● **Record extracts**:
# # # # # # #

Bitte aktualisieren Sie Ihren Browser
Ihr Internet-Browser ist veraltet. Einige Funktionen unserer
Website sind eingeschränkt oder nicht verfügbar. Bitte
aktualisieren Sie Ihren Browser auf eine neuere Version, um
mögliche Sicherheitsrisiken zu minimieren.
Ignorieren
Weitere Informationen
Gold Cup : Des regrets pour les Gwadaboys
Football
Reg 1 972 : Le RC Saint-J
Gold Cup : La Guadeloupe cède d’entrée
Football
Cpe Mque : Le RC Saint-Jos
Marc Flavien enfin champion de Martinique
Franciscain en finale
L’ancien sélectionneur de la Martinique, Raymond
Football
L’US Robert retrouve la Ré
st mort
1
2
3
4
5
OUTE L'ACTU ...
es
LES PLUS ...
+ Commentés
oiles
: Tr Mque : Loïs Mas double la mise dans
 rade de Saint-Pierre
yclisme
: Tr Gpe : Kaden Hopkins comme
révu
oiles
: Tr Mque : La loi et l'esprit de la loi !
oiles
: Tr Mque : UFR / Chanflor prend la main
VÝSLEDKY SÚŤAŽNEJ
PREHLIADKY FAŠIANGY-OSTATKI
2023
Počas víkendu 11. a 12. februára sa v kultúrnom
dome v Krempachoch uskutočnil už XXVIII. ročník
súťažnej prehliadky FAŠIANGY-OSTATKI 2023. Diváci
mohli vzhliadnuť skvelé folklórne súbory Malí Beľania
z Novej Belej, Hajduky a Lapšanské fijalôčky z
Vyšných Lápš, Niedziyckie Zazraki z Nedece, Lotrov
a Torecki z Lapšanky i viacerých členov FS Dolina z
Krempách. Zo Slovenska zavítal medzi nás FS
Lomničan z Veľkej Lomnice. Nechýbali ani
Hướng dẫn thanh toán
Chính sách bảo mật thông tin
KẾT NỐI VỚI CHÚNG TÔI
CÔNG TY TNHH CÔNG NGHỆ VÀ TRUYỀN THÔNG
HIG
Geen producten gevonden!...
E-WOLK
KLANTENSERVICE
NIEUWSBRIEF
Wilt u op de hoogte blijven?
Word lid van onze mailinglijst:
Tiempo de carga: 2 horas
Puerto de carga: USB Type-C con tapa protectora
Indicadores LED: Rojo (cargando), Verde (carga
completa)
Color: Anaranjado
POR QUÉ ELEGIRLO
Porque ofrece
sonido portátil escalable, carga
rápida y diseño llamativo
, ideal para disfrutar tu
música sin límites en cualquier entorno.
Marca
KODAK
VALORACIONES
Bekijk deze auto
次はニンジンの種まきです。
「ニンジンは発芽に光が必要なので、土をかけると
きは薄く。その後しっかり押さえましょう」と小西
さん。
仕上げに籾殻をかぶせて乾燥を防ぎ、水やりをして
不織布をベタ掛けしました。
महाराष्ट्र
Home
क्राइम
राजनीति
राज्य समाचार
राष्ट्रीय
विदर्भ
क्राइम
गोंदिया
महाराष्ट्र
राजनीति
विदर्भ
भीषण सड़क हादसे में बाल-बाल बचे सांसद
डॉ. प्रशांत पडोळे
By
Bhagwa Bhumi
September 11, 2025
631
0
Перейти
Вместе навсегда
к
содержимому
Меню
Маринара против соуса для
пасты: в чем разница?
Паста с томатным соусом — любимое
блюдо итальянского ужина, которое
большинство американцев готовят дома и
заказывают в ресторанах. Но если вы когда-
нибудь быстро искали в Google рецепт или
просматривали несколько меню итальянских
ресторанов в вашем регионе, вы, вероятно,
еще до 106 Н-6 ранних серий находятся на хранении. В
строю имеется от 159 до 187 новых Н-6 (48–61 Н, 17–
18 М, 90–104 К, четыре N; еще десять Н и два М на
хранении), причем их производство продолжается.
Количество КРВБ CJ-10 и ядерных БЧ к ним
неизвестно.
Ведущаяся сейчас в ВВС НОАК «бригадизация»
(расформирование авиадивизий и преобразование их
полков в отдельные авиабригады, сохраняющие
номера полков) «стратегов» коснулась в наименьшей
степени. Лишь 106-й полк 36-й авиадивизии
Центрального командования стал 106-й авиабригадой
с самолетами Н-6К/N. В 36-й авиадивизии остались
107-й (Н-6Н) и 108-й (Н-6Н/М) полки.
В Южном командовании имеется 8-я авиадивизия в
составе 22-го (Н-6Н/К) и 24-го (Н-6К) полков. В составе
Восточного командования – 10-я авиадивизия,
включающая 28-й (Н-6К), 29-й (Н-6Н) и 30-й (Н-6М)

# # # # # # #

● **Exercise goal**: From the line holding "Wilt u op de hoogte blijven?" to the last line of the entries above, restate each line exactly; include both ends and omit everything else.

● **Solved problem**:
Wilt u op de hoogte blijven?
Word lid van onze mailinglijst:
Tiempo de carga: 2 horas
Puerto de carga: USB Type-C con tapa protectora
Indicadores LED: Rojo (cargando), Verde (carga
completa)
Color: Anaranjado
POR QUÉ ELEGIRLO
Porque ofrece
sonido portátil escalable, carga
rápida y diseño llamativo
, ideal para disfrutar tu
música sin límites en cualquier entorno.
Marca
KODAK
VALORACIONES
Bekijk deze auto
次はニンジンの種まきです。
「ニンジンは発芽に光が必要なので、土をかけると
きは薄く。その後しっかり押さえましょう」と小西
さん。
仕上げに籾殻をかぶせて乾燥を防ぎ、水やりをして
不織布をベタ掛けしました。
महाराष्ट्र
Home
क्राइम
राजनीति
राज्य समाचार
राष्ट्रीय
विदर्भ
क्राइम
गोंदिया
महाराष्ट्र
राजनीति
विदर्भ
भीषण सड़क हादसे में बाल-बाल बचे सांसद
डॉ. प्रशांत पडोळे
By
Bhagwa Bhumi
September 11, 2025
631
0
Перейти
Вместе навсегда
к
содержимому
Меню
Маринара против соуса для
пасты: в чем разница?
Паста с томатным соусом — любимое
блюдо итальянского ужина, которое
большинство американцев готовят дома и
заказывают в ресторанах. Но если вы когда-
нибудь быстро искали в Google рецепт или
просматривали несколько меню итальянских
ресторанов в вашем регионе, вы, вероятно,
еще до 106 Н-6 ранних серий находятся на хранении. В
строю имеется от 159 до 187 новых Н-6 (48–61 Н, 17–
18 М, 90–104 К, четыре N; еще десять Н и два М на
хранении), причем их производство продолжается.
Количество КРВБ CJ-10 и ядерных БЧ к ним
неизвестно.
Ведущаяся сейчас в ВВС НОАК «бригадизация»
(расформирование авиадивизий и преобразование их
полков в отдельные авиабригады, сохраняющие
номера полков) «стратегов» коснулась в наименьшей
степени. Лишь 106-й полк 36-й авиадивизии
Центрального командования стал 106-й авиабригадой
с самолетами Н-6К/N. В 36-й авиадивизии остались
107-й (Н-6Н) и 108-й (Н-6Н/М) полки.
В Южном командовании имеется 8-я авиадивизия в
составе 22-го (Н-6Н/К) и 24-го (Н-6К) полков. В составе
Восточного командования – 10-я авиадивизия,
включающая 28-й (Н-6К), 29-й (Н-6Н) и 30-й (Н-6М)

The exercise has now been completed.